Segundo ele, comparar redes ou elaborar rankings sem levar em conta fatores como vulnerabilidade social, estrutura familiar e contexto econômico produz avaliações injustas. “A meritocracia só é justa se a gente parte todos do mesmo ponto de partida. Se não, não é justa.”
O secretário afirmou que, por esse motivo, evita ranquear escolas da rede estadual. Para ele, uma unidade localizada em área central não pode ser comparada diretamente com outra instalada em bairros periféricos, comunidades indígenas ou quilombolas, que enfrentam desafios distintos. “É meio ridículo ficar se comparando quando você sabe que tem outros dados ali a serem considerados.”
De acordo com Daher, a prioridade da secretaria é acompanhar a evolução de cada escola em relação ao próprio desempenho, garantindo que nenhuma unidade fique de fora das avaliações.
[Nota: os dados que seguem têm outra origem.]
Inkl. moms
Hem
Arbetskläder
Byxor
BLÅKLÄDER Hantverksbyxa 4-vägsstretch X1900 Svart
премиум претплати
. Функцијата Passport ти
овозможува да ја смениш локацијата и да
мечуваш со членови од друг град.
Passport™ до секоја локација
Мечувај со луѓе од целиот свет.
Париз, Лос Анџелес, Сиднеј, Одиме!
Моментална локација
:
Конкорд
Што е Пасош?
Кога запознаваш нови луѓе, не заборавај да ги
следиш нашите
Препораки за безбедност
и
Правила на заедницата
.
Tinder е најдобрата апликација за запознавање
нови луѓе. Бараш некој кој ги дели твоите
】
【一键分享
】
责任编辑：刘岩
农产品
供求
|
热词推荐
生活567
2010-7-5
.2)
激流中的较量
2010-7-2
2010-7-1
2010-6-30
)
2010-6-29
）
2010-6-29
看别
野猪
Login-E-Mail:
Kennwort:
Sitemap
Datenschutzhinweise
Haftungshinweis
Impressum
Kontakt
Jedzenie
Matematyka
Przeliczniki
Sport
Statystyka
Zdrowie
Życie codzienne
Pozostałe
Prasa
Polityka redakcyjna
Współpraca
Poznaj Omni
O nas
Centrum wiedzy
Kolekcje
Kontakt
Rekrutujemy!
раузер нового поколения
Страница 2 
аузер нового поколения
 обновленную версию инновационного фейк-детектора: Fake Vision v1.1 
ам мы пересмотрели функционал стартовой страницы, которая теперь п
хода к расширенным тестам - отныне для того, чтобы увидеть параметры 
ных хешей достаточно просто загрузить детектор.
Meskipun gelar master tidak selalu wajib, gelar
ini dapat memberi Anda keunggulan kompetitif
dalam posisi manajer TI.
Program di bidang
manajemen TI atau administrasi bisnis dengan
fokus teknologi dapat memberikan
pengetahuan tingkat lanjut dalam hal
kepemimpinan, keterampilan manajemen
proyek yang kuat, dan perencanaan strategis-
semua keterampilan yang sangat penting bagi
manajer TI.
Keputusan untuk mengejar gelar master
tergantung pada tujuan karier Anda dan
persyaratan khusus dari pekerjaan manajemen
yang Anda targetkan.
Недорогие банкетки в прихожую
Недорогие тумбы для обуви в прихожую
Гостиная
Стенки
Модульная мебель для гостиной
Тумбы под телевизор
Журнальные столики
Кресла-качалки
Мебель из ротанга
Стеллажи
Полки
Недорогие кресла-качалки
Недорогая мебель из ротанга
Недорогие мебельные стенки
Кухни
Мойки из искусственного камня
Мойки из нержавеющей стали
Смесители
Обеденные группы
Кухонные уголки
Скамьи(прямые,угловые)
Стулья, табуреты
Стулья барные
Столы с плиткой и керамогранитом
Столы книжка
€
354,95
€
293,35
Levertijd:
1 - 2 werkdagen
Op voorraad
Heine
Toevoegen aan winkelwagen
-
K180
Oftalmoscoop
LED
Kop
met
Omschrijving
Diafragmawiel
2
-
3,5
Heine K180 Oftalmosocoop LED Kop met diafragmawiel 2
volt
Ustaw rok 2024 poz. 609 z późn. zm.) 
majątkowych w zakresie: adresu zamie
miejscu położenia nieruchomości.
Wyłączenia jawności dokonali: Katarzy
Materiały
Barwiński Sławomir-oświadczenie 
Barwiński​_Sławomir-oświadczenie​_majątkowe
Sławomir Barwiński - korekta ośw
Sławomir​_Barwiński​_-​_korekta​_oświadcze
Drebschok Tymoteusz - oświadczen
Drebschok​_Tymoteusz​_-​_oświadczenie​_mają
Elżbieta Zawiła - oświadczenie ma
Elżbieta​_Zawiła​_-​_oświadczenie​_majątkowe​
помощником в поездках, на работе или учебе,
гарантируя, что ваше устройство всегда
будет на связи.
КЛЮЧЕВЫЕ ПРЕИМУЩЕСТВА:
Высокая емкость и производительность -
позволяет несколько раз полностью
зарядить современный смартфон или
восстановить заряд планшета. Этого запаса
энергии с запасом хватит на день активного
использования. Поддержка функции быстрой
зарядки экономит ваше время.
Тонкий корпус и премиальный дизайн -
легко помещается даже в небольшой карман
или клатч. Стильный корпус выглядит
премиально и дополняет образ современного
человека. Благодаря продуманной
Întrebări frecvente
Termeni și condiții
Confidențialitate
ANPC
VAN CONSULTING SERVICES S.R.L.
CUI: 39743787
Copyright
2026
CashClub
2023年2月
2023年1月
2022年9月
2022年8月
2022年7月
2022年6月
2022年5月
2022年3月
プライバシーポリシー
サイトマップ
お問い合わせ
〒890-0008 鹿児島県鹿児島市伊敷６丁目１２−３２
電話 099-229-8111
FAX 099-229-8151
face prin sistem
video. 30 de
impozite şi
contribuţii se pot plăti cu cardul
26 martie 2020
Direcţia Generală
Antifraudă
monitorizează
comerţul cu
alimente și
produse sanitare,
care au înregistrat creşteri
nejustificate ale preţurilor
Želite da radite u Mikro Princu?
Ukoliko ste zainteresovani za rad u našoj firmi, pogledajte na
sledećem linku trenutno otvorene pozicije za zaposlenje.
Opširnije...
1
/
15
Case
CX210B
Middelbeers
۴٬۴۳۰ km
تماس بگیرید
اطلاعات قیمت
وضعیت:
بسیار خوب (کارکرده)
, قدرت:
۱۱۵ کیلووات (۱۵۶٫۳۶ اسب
O desempenho da rede estadual no Ideb
Embora não tenha atingido as metas nacionais, Mato Grosso do Sul registrou crescimento tanto no fluxo escolar quanto na proficiência dos estudantes. Nos anos iniciais do ensino fundamental, a taxa de aprovação passou de 94% para 95,5%. Nos anos finais, avançou de 93,2% para 96,9%. Já no ensino médio, passou de 84,9% para 93,5%.
As médias de proficiência também cresceram em todas as etapas avaliadas. Nos anos iniciais, a nota em Língua Portuguesa passou de 202,8 para 207,6 pontos, enquanto Matemática evoluiu de 212,7 para 220,3. Nos anos finais, Português subiu de 249,7 para 252,2 pontos e Matemática de 245,7 para 250,7. No ensino médio, Língua Portuguesa avançou de 270 para 272 pontos e Matemática de 265,2 para 265,8.
Outro dado destacado pela secretaria é que, pela primeira vez desde a pandemia de covid-19, a rede estadual superou os resultados registrados em 2019. “Somente agora, em 2025, a gente superou as médias pré-pandemia.”
Para o secretário, a recuperação demonstra que as perdas provocadas pelo período de ensino remoto começam a ser revertidas, embora os impactos da pandemia ainda sejam percebidos entre estudantes alfabetizados naquele período.
Ensino integral e permanência na escola
Na avaliação do Secretário, os avanços observados no Ideb são resultado de um conjunto de políticas implementadas pela secretaria nos últimos anos.
Entre elas, o secretário destacou a ampliação das escolas de tempo integral, que atualmente representam cerca de 62% da rede estadual, além dos programas de recuperação da aprendizagem, acompanhamento da frequência escolar e ações voltadas à permanência dos estudantes.
“Quando você mantém esse estudante em tempo integral, naturalmente você consegue trazer para dentro da escola. Não é só tempo de estudo. Você passa a ter mais tempo de relação com o estudante.”
Segundo ele, a recuperação paralela da aprendizagem também contribuiu para elevar os índices de aprovação sem flexibilizar critérios de avaliação.
SED define prioridades para o próximo ciclo do Ideb
Apesar da evolução dos indicadores, o secretário reconheceu que Mato Grosso do Sul ainda precisa alcançar as metas nacionais do Ideb.
Segundo ele, o principal trabalho da Secretaria de Estado de Educação será aprofundar a análise dos dados do Saeb para identificar quais habilidades apresentam maiores dificuldades e direcionar a formação de professores e as políticas pedagógicas.
Daher afirmou que a gestão não pretende estabelecer metas numéricas para o próximo ciclo, mas manter o ritmo de crescimento registrado nesta edição. “Eu quero manter pelo menos o mesmo ritmo. Se a gente melhorou 0,4 agora, eu quero entregar mais 0,4 no próximo ciclo.”
Ao encerrar a coletiva, o secretário reforçou que o foco da rede continuará sendo a aprendizagem dos estudantes, e não apenas a melhora dos indicadores. “O Ideb não pode ser o objetivo de ninguém. O objetivo é a criança ser atendida na escola com qualidade. O resultado disso é o Ideb.”